From Coder to AI Orchestrator
My role is shifting. Instead of primarily writing code, I define work packages that I delegate to AI agents. This is similar to delegating to human team members. I see my future in the role of a product developer with a strong focus on requirements engineering and software architecture – structuring complex requirements in a way that makes them executable by AIs.
Limitations of Today’s AI Systems (especially in large projects)
Despite larger context windows and advanced retrieval (e.g., using MCP servers or function tools integrated in IDEs), AI still lacks a holistic overview of large projects. Humans remain responsible for slicing and documenting tasks so they can be worked on without requiring knowledge of the entire project. If this is done successfully, project size becomes almost irrelevant to the use of AI.
What Companies Need to Do Now
The tool landscape is evolving in months, not years. Instead of committing to a single tool long-term, companies should:
- Allocate budgets and create space for teams to experiment with various AI tools.
- Deploy pilot groups to quickly gain hands-on experience.
- Embrace usage-based pricing models and make their cost-benefit ratio transparent.
From my perspective, those who don’t start building practical experience now risk losing competitiveness. AI is no longer just a nice-to-have add-on – it is fundamentally changing the way we develop software. Those who ignore these new ways of working risk losing productivity and, in the medium term, competitiveness. Now is the time to sharpen specifications, rethink roles, and encourage experimental team setups.
Christian Weyer:
“Never trust a study you didn’t fake yourself” 😉.
Just kidding, of course.
But seriously: At Thinktecture, we’ve seen an unprecedented productivity boost across the team. Personally, I feel significantly more creative – which directly translates into being faster and producing better results.
The key? I don’t let AI tools disrupt my natural flow. Instead, I deliberately configure them to fit my individual thinking and working style. Tools like GitHub Copilot, Windsurf, Cursor, or Cline all offer great ways to customize the experience with your own guardrails.
Maybe many developers don’t yet fully leverage these configuration options – or don’t even know they exist. Used right, these tools amplify productivity instead of hindering it.
Veikko Krypczyk:
In my experience, artificial intelligence can be meaningfully applied throughout all phases of the software development process – from early ideation and UI design to architectural decisions and the implementation of complex algorithms. AI is by no means flawless, but it acts as a virtual work partner that can complete many tasks faster, more diversely, and sometimes even more creatively than would be possible alone.

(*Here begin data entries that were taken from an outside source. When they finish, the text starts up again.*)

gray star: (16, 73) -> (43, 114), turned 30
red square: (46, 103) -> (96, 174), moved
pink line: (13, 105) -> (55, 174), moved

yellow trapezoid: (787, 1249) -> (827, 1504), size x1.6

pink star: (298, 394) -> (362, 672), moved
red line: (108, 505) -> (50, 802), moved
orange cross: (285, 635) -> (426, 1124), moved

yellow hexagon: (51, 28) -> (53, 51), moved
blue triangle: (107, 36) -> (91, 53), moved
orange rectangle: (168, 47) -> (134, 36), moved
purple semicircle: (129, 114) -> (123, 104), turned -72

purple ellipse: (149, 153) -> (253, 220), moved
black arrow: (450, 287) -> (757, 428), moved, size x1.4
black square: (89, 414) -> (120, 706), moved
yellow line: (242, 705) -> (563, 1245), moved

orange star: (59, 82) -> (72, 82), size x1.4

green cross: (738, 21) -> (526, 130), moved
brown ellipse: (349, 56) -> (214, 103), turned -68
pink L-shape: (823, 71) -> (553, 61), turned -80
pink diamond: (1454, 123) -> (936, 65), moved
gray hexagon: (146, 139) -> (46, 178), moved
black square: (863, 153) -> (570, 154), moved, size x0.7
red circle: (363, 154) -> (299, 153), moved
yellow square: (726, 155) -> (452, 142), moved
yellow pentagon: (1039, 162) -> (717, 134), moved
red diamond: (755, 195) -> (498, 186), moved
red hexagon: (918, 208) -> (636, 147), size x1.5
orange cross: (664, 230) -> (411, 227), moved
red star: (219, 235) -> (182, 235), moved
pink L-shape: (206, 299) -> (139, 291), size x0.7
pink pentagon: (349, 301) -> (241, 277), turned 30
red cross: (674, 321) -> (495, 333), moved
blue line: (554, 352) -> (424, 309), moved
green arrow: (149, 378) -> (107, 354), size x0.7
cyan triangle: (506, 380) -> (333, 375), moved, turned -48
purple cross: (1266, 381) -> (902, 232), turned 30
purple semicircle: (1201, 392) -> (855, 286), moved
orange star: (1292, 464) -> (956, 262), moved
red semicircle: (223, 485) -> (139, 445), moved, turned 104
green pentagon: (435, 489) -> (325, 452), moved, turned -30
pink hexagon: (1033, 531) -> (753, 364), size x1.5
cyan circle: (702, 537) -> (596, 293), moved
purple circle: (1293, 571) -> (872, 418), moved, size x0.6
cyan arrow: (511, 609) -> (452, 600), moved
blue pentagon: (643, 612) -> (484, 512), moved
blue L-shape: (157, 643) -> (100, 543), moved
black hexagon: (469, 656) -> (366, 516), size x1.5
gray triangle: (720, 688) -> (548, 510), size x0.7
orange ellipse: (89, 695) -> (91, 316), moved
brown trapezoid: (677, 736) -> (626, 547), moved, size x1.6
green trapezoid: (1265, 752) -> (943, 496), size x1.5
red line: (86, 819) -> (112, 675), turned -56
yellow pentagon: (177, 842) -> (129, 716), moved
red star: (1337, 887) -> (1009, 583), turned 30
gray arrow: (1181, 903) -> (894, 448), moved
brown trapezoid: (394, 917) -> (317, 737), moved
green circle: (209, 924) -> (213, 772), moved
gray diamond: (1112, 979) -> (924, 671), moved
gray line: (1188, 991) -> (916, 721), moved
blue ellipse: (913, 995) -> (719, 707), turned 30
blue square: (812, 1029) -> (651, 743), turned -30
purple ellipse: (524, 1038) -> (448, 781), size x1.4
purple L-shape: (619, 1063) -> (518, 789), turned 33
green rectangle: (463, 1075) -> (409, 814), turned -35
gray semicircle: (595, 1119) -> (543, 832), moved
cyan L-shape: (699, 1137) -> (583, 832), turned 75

The actual productivity gain strongly depends on two key factors: the quality of the prompts and the critical evaluation of the generated content. Those who can formulate clearly and have solid domain knowledge will greatly benefit from AI tools – whether it’s generating boilerplate code, writing test cases, supporting refactoring, or systematically exploring technical options.
Of course, AI outputs should never be accepted without reflection. It remains essential for developers to understand, question, and, if necessary, improve the generated suggestions. Domain expertise is not replaced by AI – quite the opposite: it becomes even more crucial to ensure the quality of the outcomes.
My conclusion: when used properly, AI enhances efficiency and broadens perspectives – both individually and in team processes. I find working with AI tools inspiring, more efficient, and often more focused, as they help offload routine work and spark creative thinking. I only experience a loss in productivity when AI is treated as an autopilot rather than as a co-pilot.